* Work order
Below are lines of data, and only some are wanted. Please repeat exactly those from the line that has "rated and are challenged." through the line that has "and ensure that".

(Beginning of Record extracts)

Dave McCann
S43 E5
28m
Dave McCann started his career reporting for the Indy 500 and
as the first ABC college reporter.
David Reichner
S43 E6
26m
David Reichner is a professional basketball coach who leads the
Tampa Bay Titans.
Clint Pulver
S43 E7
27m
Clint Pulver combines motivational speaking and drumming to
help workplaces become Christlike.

(End of Record extracts)
(Beginning of Record extracts)

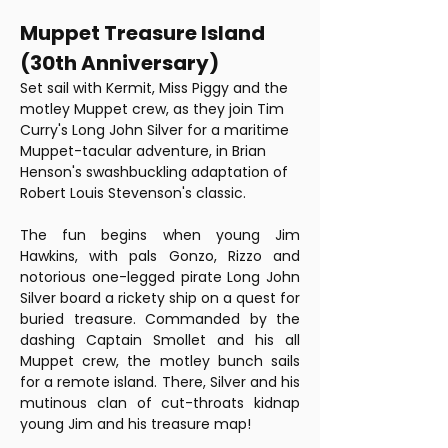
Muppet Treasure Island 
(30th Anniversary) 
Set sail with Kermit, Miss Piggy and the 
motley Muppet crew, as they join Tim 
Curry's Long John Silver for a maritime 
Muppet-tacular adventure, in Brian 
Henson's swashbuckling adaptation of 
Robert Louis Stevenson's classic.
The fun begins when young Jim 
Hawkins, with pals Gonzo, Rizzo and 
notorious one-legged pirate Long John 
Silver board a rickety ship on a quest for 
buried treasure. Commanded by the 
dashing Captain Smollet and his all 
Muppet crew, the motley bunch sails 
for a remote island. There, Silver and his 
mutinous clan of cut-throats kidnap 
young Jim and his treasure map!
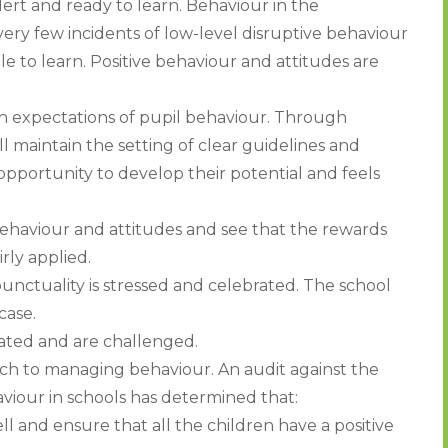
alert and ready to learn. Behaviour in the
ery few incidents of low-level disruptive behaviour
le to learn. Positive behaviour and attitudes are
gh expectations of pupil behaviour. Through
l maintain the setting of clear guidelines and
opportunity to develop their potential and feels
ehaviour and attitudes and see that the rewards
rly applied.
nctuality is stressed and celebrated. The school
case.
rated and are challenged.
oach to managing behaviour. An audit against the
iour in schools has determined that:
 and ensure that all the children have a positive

(End of Record extracts)

* Written solution
rated and are challenged.
oach to managing behaviour. An audit against the
iour in schools has determined that:
 and ensure that all the children have a positive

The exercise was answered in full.